(RECORD EXTRACTS)

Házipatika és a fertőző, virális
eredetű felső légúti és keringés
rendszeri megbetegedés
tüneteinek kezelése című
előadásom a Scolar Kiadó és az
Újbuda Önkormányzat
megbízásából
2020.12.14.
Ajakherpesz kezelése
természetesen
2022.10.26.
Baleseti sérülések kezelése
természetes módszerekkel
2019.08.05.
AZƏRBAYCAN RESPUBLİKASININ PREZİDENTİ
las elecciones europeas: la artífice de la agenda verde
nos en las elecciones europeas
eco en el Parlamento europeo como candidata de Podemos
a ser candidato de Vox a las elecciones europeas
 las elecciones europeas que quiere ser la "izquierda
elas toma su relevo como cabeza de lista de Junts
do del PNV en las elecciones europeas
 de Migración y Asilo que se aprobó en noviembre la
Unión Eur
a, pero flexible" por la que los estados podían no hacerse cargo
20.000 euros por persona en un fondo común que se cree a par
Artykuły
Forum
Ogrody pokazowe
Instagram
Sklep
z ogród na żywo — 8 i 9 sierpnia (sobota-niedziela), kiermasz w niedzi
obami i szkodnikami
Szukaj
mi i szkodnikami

(End RECORD EXTRACTS)
(RECORD EXTRACTS)

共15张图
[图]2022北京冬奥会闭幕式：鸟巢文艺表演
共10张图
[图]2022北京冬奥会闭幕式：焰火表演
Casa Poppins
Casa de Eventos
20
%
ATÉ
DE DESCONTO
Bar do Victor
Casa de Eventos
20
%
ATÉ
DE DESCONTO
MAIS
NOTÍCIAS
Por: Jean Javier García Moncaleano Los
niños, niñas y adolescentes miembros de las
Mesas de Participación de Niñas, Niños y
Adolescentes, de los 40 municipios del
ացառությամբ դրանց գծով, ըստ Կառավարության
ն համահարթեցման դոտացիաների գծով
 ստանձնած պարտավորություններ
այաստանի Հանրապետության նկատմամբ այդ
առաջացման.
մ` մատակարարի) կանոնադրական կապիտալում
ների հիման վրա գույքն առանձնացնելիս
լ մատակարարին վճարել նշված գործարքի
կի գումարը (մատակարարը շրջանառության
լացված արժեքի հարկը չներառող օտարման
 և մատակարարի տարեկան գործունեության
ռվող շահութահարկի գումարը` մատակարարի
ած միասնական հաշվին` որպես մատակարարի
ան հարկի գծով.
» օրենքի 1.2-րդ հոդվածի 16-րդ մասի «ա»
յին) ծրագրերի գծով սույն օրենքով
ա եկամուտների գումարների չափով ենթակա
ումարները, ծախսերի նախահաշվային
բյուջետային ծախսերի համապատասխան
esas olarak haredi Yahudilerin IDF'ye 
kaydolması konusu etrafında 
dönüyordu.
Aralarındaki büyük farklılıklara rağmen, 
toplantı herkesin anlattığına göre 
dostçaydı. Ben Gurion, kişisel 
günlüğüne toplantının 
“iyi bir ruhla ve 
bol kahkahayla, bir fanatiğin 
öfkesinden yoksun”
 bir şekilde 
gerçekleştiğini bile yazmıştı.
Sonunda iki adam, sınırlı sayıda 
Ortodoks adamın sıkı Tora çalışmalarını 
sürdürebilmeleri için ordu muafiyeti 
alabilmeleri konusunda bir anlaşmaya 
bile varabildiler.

(End RECORD EXTRACTS)

* **WHAT YOU ARE ASKED TO DO**
Retype exactly the lines of the data above that fall between the line with "ան հարկի գծով." and the line with "bile varabildiler.", inclusive, and add nothing.

* **YOUR RESPONSE**
ան հարկի գծով.
» օրենքի 1.2-րդ հոդվածի 16-րդ մասի «ա»
յին) ծրագրերի գծով սույն օրենքով
ա եկամուտների գումարների չափով ենթակա
ումարները, ծախսերի նախահաշվային
բյուջետային ծախսերի համապատասխան
esas olarak haredi Yahudilerin IDF'ye 
kaydolması konusu etrafında 
dönüyordu.
Aralarındaki büyük farklılıklara rağmen, 
toplantı herkesin anlattığına göre 
dostçaydı. Ben Gurion, kişisel 
günlüğüne toplantının 
“iyi bir ruhla ve 
bol kahkahayla, bir fanatiğin 
öfkesinden yoksun”
 bir şekilde 
gerçekleştiğini bile yazmıştı.
Sonunda iki adam, sınırlı sayıda 
Ortodoks adamın sıkı Tora çalışmalarını 
sürdürebilmeleri için ordu muafiyeti 
alabilmeleri konusunda bir anlaşmaya 
bile varabildiler.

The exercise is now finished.